*** Given data Section Begins ***
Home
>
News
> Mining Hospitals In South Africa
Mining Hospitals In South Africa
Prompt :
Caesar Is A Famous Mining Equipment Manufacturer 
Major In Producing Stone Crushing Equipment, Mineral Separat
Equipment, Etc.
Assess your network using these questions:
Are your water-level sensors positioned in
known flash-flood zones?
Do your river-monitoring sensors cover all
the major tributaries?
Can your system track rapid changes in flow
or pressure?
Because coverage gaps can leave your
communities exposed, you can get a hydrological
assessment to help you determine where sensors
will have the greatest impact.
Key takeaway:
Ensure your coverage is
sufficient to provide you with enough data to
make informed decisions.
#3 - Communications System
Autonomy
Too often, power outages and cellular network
*** Given data Section Ends ***
*** Given data Section Begins ***
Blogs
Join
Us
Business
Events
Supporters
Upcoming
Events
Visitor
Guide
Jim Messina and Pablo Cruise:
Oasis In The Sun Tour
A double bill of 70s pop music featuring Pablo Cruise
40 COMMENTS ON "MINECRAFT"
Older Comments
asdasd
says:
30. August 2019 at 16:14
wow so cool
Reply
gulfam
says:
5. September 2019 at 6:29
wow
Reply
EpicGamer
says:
*** Given data Section Ends ***
*** Given data Section Begins ***
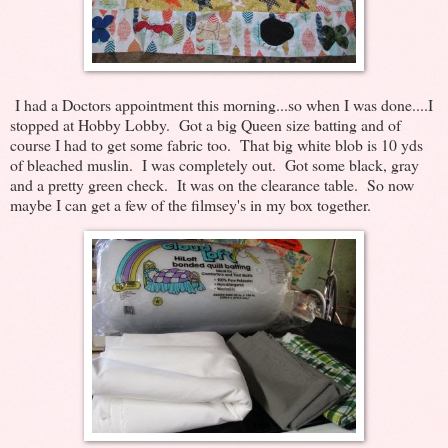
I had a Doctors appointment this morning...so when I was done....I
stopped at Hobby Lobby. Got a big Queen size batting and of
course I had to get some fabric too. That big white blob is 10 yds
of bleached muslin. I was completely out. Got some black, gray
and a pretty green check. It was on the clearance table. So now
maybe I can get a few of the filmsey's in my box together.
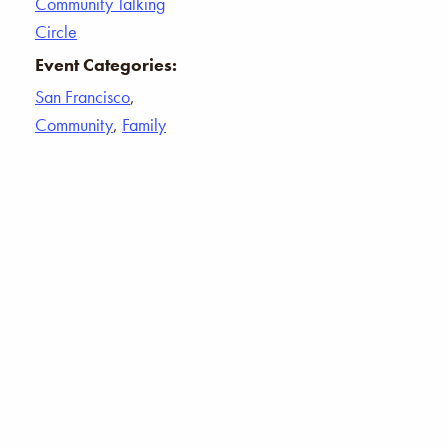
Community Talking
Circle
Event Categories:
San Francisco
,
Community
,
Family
*** Given data Section Ends ***
(What to do): From the records above, give again exactly the lines running from the line with "known flash-flood zones?" to the line with "Too often, power outages and cellular network", inclusive.

(Expected answer):
known flash-flood zones?
Do your river-monitoring sensors cover all
the major tributaries?
Can your system track rapid changes in flow
or pressure?
Because coverage gaps can leave your
communities exposed, you can get a hydrological
assessment to help you determine where sensors
will have the greatest impact.
Key takeaway:
Ensure your coverage is
sufficient to provide you with enough data to
make informed decisions.
#3 - Communications System
Autonomy
Too often, power outages and cellular network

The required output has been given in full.